Be Reluctant to Trust [Principle 9]
ML systems rely on a number of possibly untrusted, external sources for both their data and their computation. Let’s take on data first. Mechanisms used to collect and process data for training and evaluation make an obvious target. Of course, ML engineers need to get their data somehow, and this necessarily invokes the question of trust. How does an ML system know it can trust the data it’s being fed? And, more generally, what can the system do to evaluate the collector’s trustworthiness? Blindly trusting sources of information would expose the system to security risks and must be avoided.

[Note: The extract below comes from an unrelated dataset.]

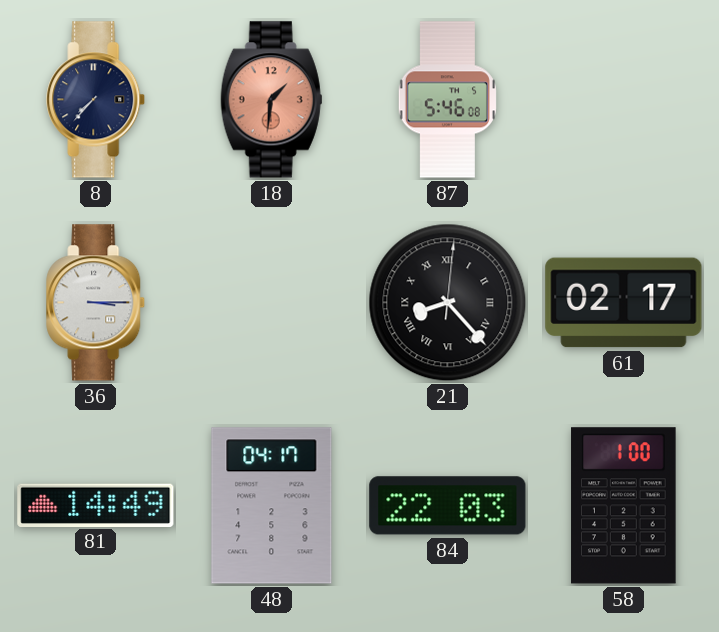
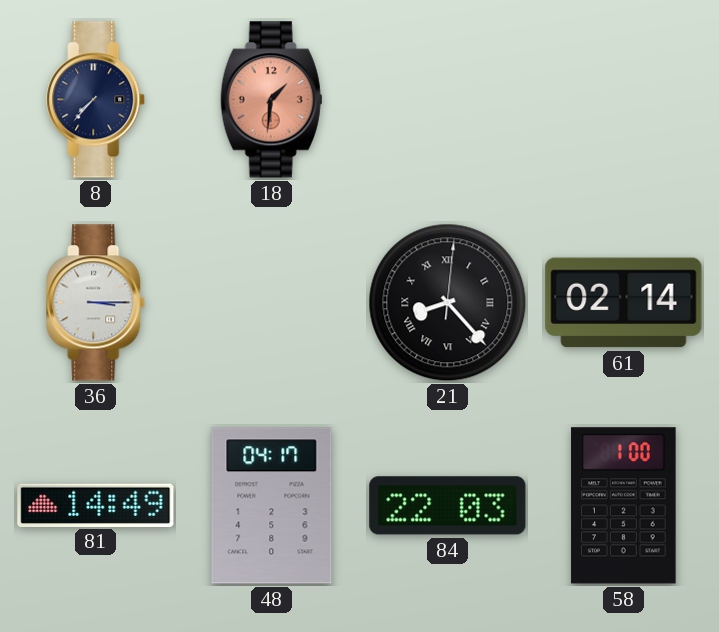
87: 5:46 -> none
61: 02:17 -> 02:14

Next, let’s turn to external sources of computation. External tools such as TensorFlow, Kubeflow, and pip can be evaluated based on the security expertise of their engineers, time-proven resilience to attacks, and their own reliance on further external tools, among other metrics. Nonetheless, it would be a mistake to assume that any external tool is infallible. Systems need to extend as little trust as possible, in the spirit of compartmentalization, to minimize the capabilities of threats operating through external tools.
It can help to think of the various components of an ML system as extending trust to one another; dataset assembly could trust the data collectors’ organization of the data, or it could build safeguards to ensure normalization. The inference algorithm could trust the model’s obfuscation of training data, or it could avoid responding to queries that are designed to extract sensitive information. Sometimes it’s more practical to trust certain properties of the data, or various components, but in the interests of secure design only a minimum amount of trust should be afforded. Building more security into each component makes attacks much more difficult to successfully orchestrate.